Set down every entry again, exactly as it appears.

Records drawn from a dataset:
--- START ---

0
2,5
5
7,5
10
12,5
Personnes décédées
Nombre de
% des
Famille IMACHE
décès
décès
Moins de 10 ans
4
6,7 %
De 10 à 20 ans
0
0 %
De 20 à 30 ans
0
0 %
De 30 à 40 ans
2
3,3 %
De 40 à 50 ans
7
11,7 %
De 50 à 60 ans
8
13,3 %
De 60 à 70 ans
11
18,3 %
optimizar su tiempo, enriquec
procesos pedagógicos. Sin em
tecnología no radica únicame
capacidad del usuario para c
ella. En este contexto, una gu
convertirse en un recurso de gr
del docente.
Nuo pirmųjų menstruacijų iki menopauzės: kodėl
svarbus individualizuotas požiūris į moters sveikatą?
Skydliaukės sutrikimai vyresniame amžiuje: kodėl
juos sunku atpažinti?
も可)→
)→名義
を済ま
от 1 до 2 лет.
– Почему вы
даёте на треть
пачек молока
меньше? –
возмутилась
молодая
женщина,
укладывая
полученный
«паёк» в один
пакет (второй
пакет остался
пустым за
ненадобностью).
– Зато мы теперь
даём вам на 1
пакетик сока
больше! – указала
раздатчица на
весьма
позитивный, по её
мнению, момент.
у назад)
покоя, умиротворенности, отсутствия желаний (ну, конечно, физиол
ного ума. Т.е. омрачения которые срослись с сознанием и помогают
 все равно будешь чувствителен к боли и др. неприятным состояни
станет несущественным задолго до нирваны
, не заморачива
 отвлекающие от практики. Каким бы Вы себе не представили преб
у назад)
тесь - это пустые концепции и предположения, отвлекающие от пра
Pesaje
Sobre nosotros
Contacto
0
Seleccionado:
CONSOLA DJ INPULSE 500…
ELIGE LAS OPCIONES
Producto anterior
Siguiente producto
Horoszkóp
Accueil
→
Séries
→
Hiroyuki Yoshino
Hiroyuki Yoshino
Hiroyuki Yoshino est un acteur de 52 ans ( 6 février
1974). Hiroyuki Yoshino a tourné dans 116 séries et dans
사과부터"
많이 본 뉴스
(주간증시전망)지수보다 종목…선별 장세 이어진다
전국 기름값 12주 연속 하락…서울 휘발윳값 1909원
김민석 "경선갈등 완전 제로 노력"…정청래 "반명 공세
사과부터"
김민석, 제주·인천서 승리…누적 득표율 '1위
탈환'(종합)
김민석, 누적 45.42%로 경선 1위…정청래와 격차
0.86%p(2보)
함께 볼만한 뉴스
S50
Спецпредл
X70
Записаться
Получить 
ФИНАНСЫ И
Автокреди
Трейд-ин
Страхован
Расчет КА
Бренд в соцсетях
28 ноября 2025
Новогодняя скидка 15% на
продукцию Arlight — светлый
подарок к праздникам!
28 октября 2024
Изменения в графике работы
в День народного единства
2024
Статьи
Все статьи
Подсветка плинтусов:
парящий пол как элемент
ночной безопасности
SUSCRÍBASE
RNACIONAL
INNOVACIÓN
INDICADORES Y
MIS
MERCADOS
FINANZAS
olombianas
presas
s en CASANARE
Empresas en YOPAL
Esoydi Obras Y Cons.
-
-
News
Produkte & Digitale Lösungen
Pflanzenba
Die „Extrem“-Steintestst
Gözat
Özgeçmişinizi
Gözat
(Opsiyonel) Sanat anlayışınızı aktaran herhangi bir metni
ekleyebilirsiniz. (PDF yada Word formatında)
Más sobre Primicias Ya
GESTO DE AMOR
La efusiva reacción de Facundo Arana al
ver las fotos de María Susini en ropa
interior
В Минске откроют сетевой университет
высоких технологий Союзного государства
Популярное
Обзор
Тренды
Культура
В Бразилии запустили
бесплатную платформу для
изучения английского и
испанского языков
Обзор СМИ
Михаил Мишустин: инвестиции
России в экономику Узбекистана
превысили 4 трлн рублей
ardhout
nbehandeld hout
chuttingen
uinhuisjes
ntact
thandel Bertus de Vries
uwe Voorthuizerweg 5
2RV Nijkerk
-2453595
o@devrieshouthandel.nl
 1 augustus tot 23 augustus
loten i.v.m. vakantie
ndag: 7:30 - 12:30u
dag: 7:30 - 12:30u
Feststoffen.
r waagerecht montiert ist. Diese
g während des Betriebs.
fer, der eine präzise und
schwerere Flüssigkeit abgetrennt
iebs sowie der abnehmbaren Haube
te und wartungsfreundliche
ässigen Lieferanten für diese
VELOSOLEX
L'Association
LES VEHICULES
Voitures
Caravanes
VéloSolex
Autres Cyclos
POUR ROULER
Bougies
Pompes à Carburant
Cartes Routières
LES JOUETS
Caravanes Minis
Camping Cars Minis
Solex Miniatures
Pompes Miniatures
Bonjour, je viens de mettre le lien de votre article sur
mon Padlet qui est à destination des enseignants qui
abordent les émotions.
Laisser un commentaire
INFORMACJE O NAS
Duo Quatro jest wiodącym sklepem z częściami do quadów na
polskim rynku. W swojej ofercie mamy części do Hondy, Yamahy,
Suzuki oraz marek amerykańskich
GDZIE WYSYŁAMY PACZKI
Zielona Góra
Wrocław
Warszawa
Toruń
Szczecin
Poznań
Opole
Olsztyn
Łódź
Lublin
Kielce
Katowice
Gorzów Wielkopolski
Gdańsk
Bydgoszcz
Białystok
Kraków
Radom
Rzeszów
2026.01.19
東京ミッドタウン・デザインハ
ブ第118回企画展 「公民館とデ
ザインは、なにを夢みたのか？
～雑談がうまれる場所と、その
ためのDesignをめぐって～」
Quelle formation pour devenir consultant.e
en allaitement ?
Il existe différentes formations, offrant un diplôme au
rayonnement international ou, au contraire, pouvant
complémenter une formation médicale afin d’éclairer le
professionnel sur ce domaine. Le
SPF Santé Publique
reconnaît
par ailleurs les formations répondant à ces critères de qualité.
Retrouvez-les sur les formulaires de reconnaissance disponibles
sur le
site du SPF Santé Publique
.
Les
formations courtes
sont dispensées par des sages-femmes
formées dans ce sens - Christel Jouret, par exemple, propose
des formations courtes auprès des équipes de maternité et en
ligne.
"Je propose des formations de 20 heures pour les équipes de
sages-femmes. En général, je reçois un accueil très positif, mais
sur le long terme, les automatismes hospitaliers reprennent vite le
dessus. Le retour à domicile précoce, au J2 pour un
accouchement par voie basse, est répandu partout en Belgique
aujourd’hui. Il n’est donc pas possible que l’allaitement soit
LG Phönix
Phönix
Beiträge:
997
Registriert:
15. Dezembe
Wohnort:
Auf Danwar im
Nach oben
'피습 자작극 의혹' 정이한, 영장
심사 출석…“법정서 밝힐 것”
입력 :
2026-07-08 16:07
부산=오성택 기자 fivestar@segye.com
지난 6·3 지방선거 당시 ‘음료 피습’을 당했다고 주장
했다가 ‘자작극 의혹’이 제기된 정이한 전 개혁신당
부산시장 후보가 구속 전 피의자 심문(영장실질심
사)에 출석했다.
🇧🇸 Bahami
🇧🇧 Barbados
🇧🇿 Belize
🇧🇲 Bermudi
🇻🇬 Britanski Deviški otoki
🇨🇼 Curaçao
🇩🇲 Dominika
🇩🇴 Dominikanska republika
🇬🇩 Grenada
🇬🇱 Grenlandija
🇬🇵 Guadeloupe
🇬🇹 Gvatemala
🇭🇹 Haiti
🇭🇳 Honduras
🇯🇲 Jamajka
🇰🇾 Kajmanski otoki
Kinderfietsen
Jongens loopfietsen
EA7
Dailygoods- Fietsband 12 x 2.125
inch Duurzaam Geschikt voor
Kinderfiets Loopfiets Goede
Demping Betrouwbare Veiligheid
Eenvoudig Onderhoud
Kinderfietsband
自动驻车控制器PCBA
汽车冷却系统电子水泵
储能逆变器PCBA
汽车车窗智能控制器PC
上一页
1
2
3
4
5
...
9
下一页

--- END ---

(SOLUTION TO THIS PROBLEM)
0
2,5
5
7,5
10
12,5
Personnes décédées
Nombre de
% des
Famille IMACHE
décès
décès
Moins de 10 ans
4
6,7 %
De 10 à 20 ans
0
0 %
De 20 à 30 ans
0
0 %
De 30 à 40 ans
2
3,3 %
De 40 à 50 ans
7
11,7 %
De 50 à 60 ans
8
13,3 %
De 60 à 70 ans
11
18,3 %
optimizar su tiempo, enriquec
procesos pedagógicos. Sin em
tecnología no radica únicame
capacidad del usuario para c
ella. En este contexto, una gu
convertirse en un recurso de gr
del docente.
Nuo pirmųjų menstruacijų iki menopauzės: kodėl
svarbus individualizuotas požiūris į moters sveikatą?
Skydliaukės sutrikimai vyresniame amžiuje: kodėl
juos sunku atpažinti?
も可)→
)→名義
を済ま
от 1 до 2 лет.
– Почему вы
даёте на треть
пачек молока
меньше? –
возмутилась
молодая
женщина,
укладывая
полученный
«паёк» в один
пакет (второй
пакет остался
пустым за
ненадобностью).
– Зато мы теперь
даём вам на 1
пакетик сока
больше! – указала
раздатчица на
весьма
позитивный, по её
мнению, момент.
у назад)
покоя, умиротворенности, отсутствия желаний (ну, конечно, физиол
ного ума. Т.е. омрачения которые срослись с сознанием и помогают
 все равно будешь чувствителен к боли и др. неприятным состояни
станет несущественным задолго до нирваны
, не заморачива
 отвлекающие от практики. Каким бы Вы себе не представили преб
у назад)
тесь - это пустые концепции и предположения, отвлекающие от пра
Pesaje
Sobre nosotros
Contacto
0
Seleccionado:
CONSOLA DJ INPULSE 500…
ELIGE LAS OPCIONES
Producto anterior
Siguiente producto
Horoszkóp
Accueil
→
Séries
→
Hiroyuki Yoshino
Hiroyuki Yoshino
Hiroyuki Yoshino est un acteur de 52 ans ( 6 février
1974). Hiroyuki Yoshino a tourné dans 116 séries et dans
사과부터"
많이 본 뉴스
(주간증시전망)지수보다 종목…선별 장세 이어진다
전국 기름값 12주 연속 하락…서울 휘발윳값 1909원
김민석 "경선갈등 완전 제로 노력"…정청래 "반명 공세
사과부터"
김민석, 제주·인천서 승리…누적 득표율 '1위
탈환'(종합)
김민석, 누적 45.42%로 경선 1위…정청래와 격차
0.86%p(2보)
함께 볼만한 뉴스
S50
Спецпредл
X70
Записаться
Получить 
ФИНАНСЫ И
Автокреди
Трейд-ин
Страхован
Расчет КА
Бренд в соцсетях
28 ноября 2025
Новогодняя скидка 15% на
продукцию Arlight — светлый
подарок к праздникам!
28 октября 2024
Изменения в графике работы
в День народного единства
2024
Статьи
Все статьи
Подсветка плинтусов:
парящий пол как элемент
ночной безопасности
SUSCRÍBASE
RNACIONAL
INNOVACIÓN
INDICADORES Y
MIS
MERCADOS
FINANZAS
olombianas
presas
s en CASANARE
Empresas en YOPAL
Esoydi Obras Y Cons.
-
-
News
Produkte & Digitale Lösungen
Pflanzenba
Die „Extrem“-Steintestst
Gözat
Özgeçmişinizi
Gözat
(Opsiyonel) Sanat anlayışınızı aktaran herhangi bir metni
ekleyebilirsiniz. (PDF yada Word formatında)
Más sobre Primicias Ya
GESTO DE AMOR
La efusiva reacción de Facundo Arana al
ver las fotos de María Susini en ropa
interior
В Минске откроют сетевой университет
высоких технологий Союзного государства
Популярное
Обзор
Тренды
Культура
В Бразилии запустили
бесплатную платформу для
изучения английского и
испанского языков
Обзор СМИ
Михаил Мишустин: инвестиции
России в экономику Узбекистана
превысили 4 трлн рублей
ardhout
nbehandeld hout
chuttingen
uinhuisjes
ntact
thandel Bertus de Vries
uwe Voorthuizerweg 5
2RV Nijkerk
-2453595
o@devrieshouthandel.nl
 1 augustus tot 23 augustus
loten i.v.m. vakantie
ndag: 7:30 - 12:30u
dag: 7:30 - 12:30u
Feststoffen.
r waagerecht montiert ist. Diese
g während des Betriebs.
fer, der eine präzise und
schwerere Flüssigkeit abgetrennt
iebs sowie der abnehmbaren Haube
te und wartungsfreundliche
ässigen Lieferanten für diese
VELOSOLEX
L'Association
LES VEHICULES
Voitures
Caravanes
VéloSolex
Autres Cyclos
POUR ROULER
Bougies
Pompes à Carburant
Cartes Routières
LES JOUETS
Caravanes Minis
Camping Cars Minis
Solex Miniatures
Pompes Miniatures
Bonjour, je viens de mettre le lien de votre article sur
mon Padlet qui est à destination des enseignants qui
abordent les émotions.
Laisser un commentaire
INFORMACJE O NAS
Duo Quatro jest wiodącym sklepem z częściami do quadów na
polskim rynku. W swojej ofercie mamy części do Hondy, Yamahy,
Suzuki oraz marek amerykańskich
GDZIE WYSYŁAMY PACZKI
Zielona Góra
Wrocław
Warszawa
Toruń
Szczecin
Poznań
Opole
Olsztyn
Łódź
Lublin
Kielce
Katowice
Gorzów Wielkopolski
Gdańsk
Bydgoszcz
Białystok
Kraków
Radom
Rzeszów
2026.01.19
東京ミッドタウン・デザインハ
ブ第118回企画展 「公民館とデ
ザインは、なにを夢みたのか？
～雑談がうまれる場所と、その
ためのDesignをめぐって～」
Quelle formation pour devenir consultant.e
en allaitement ?
Il existe différentes formations, offrant un diplôme au
rayonnement international ou, au contraire, pouvant
complémenter une formation médicale afin d’éclairer le
professionnel sur ce domaine. Le
SPF Santé Publique
reconnaît
par ailleurs les formations répondant à ces critères de qualité.
Retrouvez-les sur les formulaires de reconnaissance disponibles
sur le
site du SPF Santé Publique
.
Les
formations courtes
sont dispensées par des sages-femmes
formées dans ce sens - Christel Jouret, par exemple, propose
des formations courtes auprès des équipes de maternité et en
ligne.
"Je propose des formations de 20 heures pour les équipes de
sages-femmes. En général, je reçois un accueil très positif, mais
sur le long terme, les automatismes hospitaliers reprennent vite le
dessus. Le retour à domicile précoce, au J2 pour un
accouchement par voie basse, est répandu partout en Belgique
aujourd’hui. Il n’est donc pas possible que l’allaitement soit
LG Phönix
Phönix
Beiträge:
997
Registriert:
15. Dezembe
Wohnort:
Auf Danwar im
Nach oben
'피습 자작극 의혹' 정이한, 영장
심사 출석…“법정서 밝힐 것”
입력 :
2026-07-08 16:07
부산=오성택 기자 fivestar@segye.com
지난 6·3 지방선거 당시 ‘음료 피습’을 당했다고 주장
했다가 ‘자작극 의혹’이 제기된 정이한 전 개혁신당
부산시장 후보가 구속 전 피의자 심문(영장실질심
사)에 출석했다.
🇧🇸 Bahami
🇧🇧 Barbados
🇧🇿 Belize
🇧🇲 Bermudi
🇻🇬 Britanski Deviški otoki
🇨🇼 Curaçao
🇩🇲 Dominika
🇩🇴 Dominikanska republika
🇬🇩 Grenada
🇬🇱 Grenlandija
🇬🇵 Guadeloupe
🇬🇹 Gvatemala
🇭🇹 Haiti
🇭🇳 Honduras
🇯🇲 Jamajka
🇰🇾 Kajmanski otoki
Kinderfietsen
Jongens loopfietsen
EA7
Dailygoods- Fietsband 12 x 2.125
inch Duurzaam Geschikt voor
Kinderfiets Loopfiets Goede
Demping Betrouwbare Veiligheid
Eenvoudig Onderhoud
Kinderfietsband
自动驻车控制器PCBA
汽车冷却系统电子水泵
储能逆变器PCBA
汽车车窗智能控制器PC
上一页
1
2
3
4
5
...
9
下一页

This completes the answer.